Welcome to the fifth article in our series for Liftoff, an annual event featuring thought leaders, pioneers, and rebels that are making the world of work better. In this series, we discuss the future of work and organizational culture with these leaders and dive deeper into the evolution of culture, communication and engagement in the workplace.
Founded in 1948, Robert Half is the world’s first and largest specialized staffing firm. The company has more than 300 staffing locations worldwide and offers job search services.
We spoke with Deborah Sim, Sr. Vice President at Robert Half Management Resources, about workplace culture value alignment. Read on to learn more!
Rapidly advancing technology has some companies scrambling to keep up. However, staying on top of digital disruption isn’t simply a matter of migrating to the cloud, transitioning routine tasks to robotic process automation, or experimenting with emerging technologies like artificial intelligence. It’s also about helping today’s employees evolve into tomorrow’s professionals. And a key question on many employers’ minds today is, “What do we need to do to build our workforce of the future?”
In Robert Half’s new report, Jobs and AI Anxiety, we explore the impact of technological innovation on jobs and emphasize the importance of embracing change in order to succeed in the workplace of the future. Here are a few ways technology is predicted to impact work in the future:
Our research for the Jobs and AI Anxiety report finds that managers in Canada see evolving workers’ tech skills as a collaborative process. Their top response to the survey question, “Whose responsibility is it to help employees gain the skills needed to work with new technologies?” was “Primarily the company’s, but with some help from the employee.” The survey of more than 300 Canadian managers also suggests that many companies recognize the importance of investing in their current employees as a way to build their workforce of the future. Nearly two-thirds (64%) of managers surveyed said they intend to train their current staff to ensure they have the requisite skills to take advantage of new technologies.

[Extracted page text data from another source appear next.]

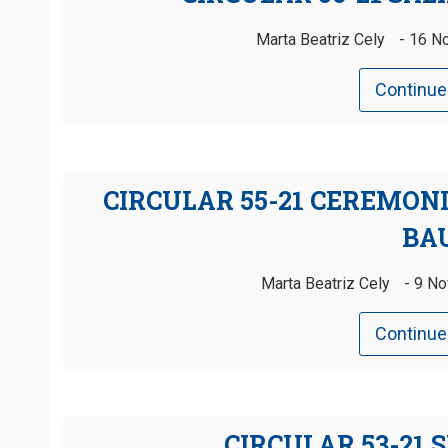
Marta Beatriz Cely
16 N
Continue
CIRCULAR 55-21 CEREMON
BA
Marta Beatriz Cely
9 No
Continue
CIRCULAR 53-21 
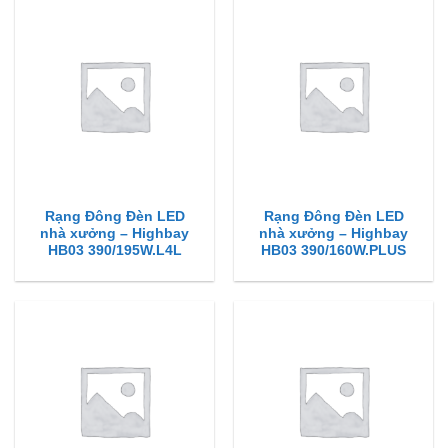
Rạng Đông Đèn LED
Rạng Đông Đèn LED
nhà xưởng – Highbay
nhà xưởng – Highbay
HB03 390/195W.L4L
HB03 390/160W.PLUS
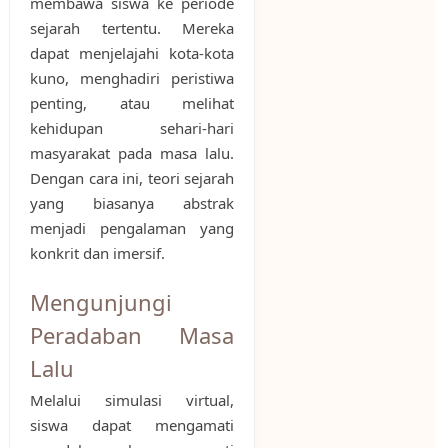
membawa siswa ke periode
sejarah tertentu. Mereka
dapat menjelajahi kota-kota
kuno, menghadiri peristiwa
penting, atau melihat
kehidupan sehari-hari
masyarakat pada masa lalu.
Dengan cara ini, teori sejarah
yang biasanya abstrak
menjadi pengalaman yang
konkrit dan imersif.
Mengunjungi
Peradaban Masa
Lalu
Melalui simulasi virtual,
siswa dapat mengamati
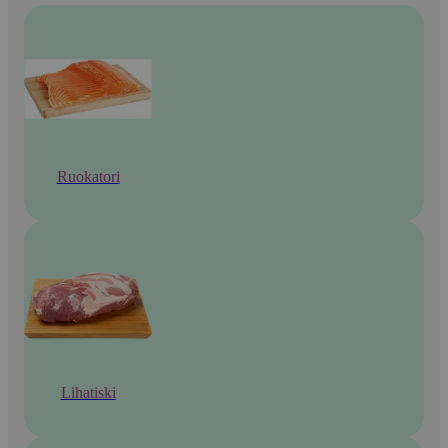
Ruokatori
Lihatiski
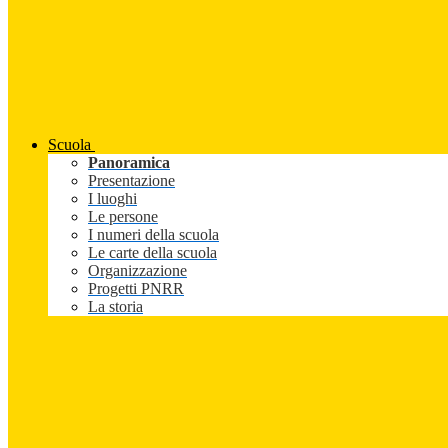
Scuola
Panoramica
Presentazione
I luoghi
Le persone
I numeri della scuola
Le carte della scuola
Organizzazione
Progetti PNRR
La storia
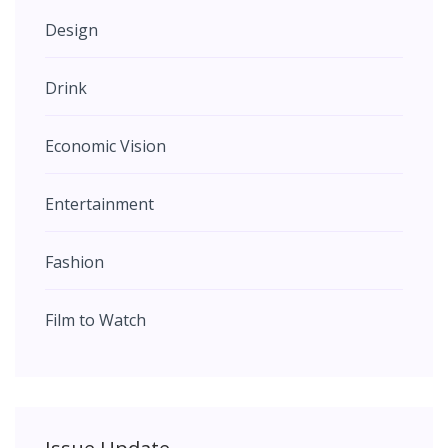
Design
Drink
Economic Vision
Entertainment
Fashion
Film to Watch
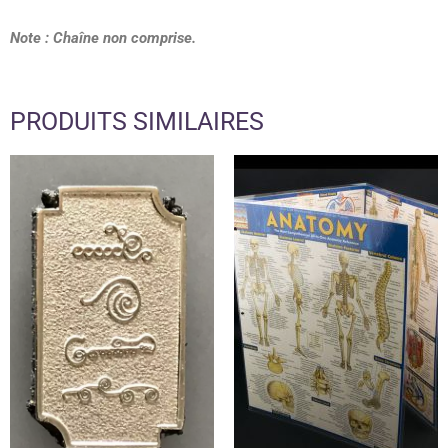
Note : Chaîne non comprise.
PRODUITS SIMILAIRES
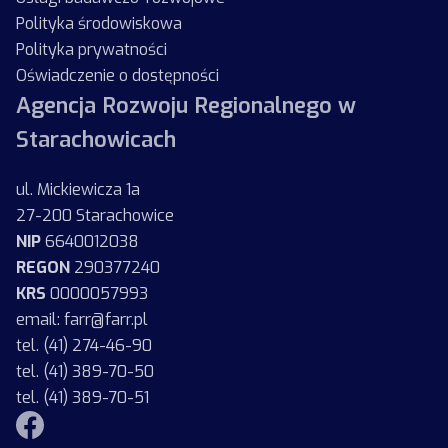
Polityka środowiskowa
Polityka prywatności
Oświadczenie o dostępności
Agencja Rozwoju Regionalnego w
Starachowicach
ul. Mickiewicza 1a
27-200 Starachowice
NIP
6640012038
REGON
290377240
KRS
0000057993
email: farr@farr.pl
tel. (41) 274-46-90
tel. (41) 389-70-50
tel. (41) 389-70-51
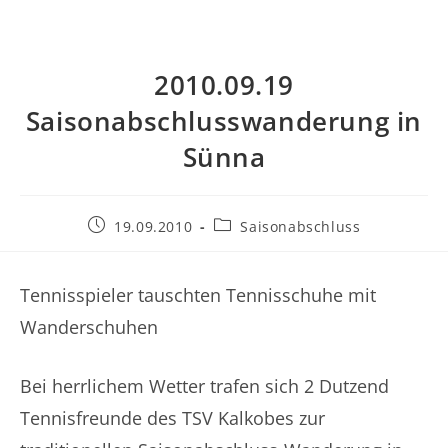
2010.09.19
Saisonabschlusswanderung in
Sünna
Beitrag
Beitrags-
19.09.2010
Saisonabschluss
veröffentlicht:
Kategorie:
Tennisspieler tauschten Tennisschuhe mit
Wanderschuhen
Bei herrlichem Wetter trafen sich 2 Dutzend
Tennisfreunde des TSV Kalkobes zur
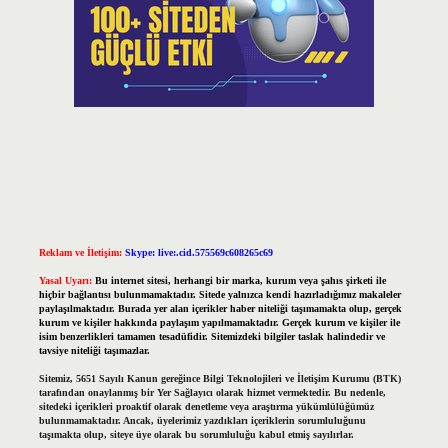
Reklam ve İletişim:
Skype: live:.cid.575569c608265c69
Yasal Uyarı:
Bu internet sitesi, herhangi bir marka, kurum veya şahıs şirketi ile
hiçbir bağlantısı bulunmamaktadır. Sitede yalnızca kendi hazırladığımız makaleler
paylaşılmaktadır. Burada yer alan içerikler haber niteliği taşımamakta olup, gerçek
kurum ve kişiler hakkında paylaşım yapılmamaktadır. Gerçek kurum ve kişiler ile
isim benzerlikleri tamamen tesadüfidir. Sitemizdeki bilgiler taslak halindedir ve
tavsiye niteliği taşımazlar.
Sitemiz, 5651 Sayılı Kanun gereğince Bilgi Teknolojileri ve İletişim Kurumu (BTK)
tarafından onaylanmış bir Yer Sağlayıcı olarak hizmet vermektedir. Bu nedenle,
sitedeki içerikleri proaktif olarak denetleme veya araştırma yükümlülüğümüz
bulunmamaktadır. Ancak, üyelerimiz yazdıkları içeriklerin sorumluluğunu
taşımakta olup, siteye üye olarak bu sorumluluğu kabul etmiş sayılırlar.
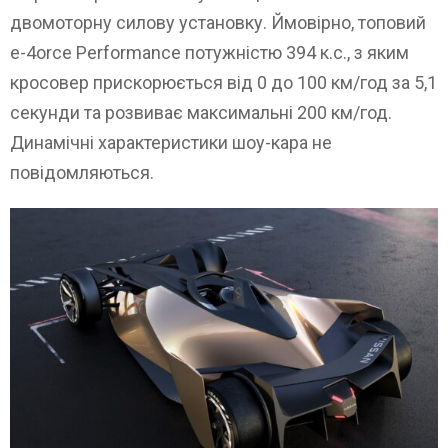
двомоторну силову установку. Ймовірно, топовий
e-4orce Performance потужністю 394 к.с., з яким
кросовер прискорюється від 0 до 100 км/год за 5,1
секунди та розвиває максимальні 200 км/год.
Динамічні характеристики шоу-кара не
повідомляються.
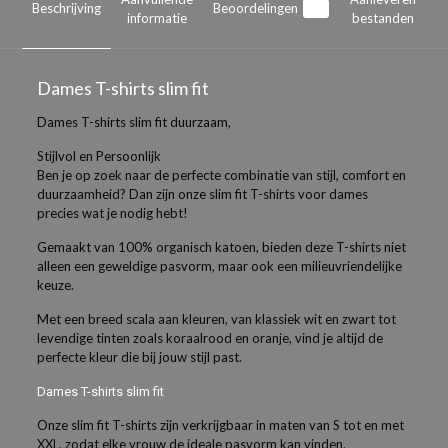
Beschrijving
Beoordelingen
0
informatie
bestanden
Dames T-shirts slim fit
Dames T-shirts slim fit duurzaam,
Stijlvol en Persoonlijk
Ben je op zoek naar de perfecte combinatie van stijl, comfort en
duurzaamheid? Dan zijn onze slim fit T-shirts voor dames
precies wat je nodig hebt!
Gemaakt van 100% organisch katoen, bieden deze T-shirts niet
alleen een geweldige pasvorm, maar ook een milieuvriendelijke
keuze.
Met een breed scala aan kleuren, van klassiek wit en zwart tot
levendige tinten zoals koraalrood en oranje, vind je altijd de
perfecte kleur die bij jouw stijl past.
Dames T-shirts slim fit
Onze slim fit T-shirts zijn verkrijgbaar in maten van S tot en met
XXL, zodat elke vrouw de ideale pasvorm kan vinden.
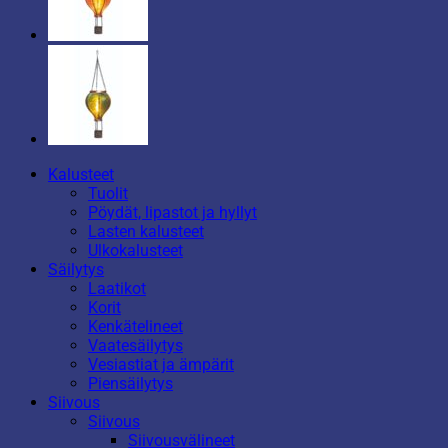
Kalusteet
Tuolit
Pöydät, lipastot ja hyllyt
Lasten kalusteet
Ulkokalusteet
Säilytys
Laatikot
Korit
Kenkätelineet
Vaatesäilytys
Vesiastiat ja ämpärit
Piensäilytys
Siivous
Siivous
Siivousvälineet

Creating a positive corporate culture is top of mind for employers looking to recruit and retain talent, according to a new study from global staffing firm Robert Half. The research, which surveyed Canadian and U.S. senior managers and professionals, examines why workplace culture is increasingly under the microscope; it’s featured in a report, Organizational Culture: The Make-or-Break Factor in Hiring and Retention. Key findings revealed 40% of workers in Canada wouldn’t accept a job that was a perfect match if the corporate culture clashed. 90% of Canadian managers said a candidate’s fit with the organizational culture is equal to or more important than their skills and experience. While workers in Canada and said their ideal corporate culture is supportive or team-oriented, most described their company as traditional.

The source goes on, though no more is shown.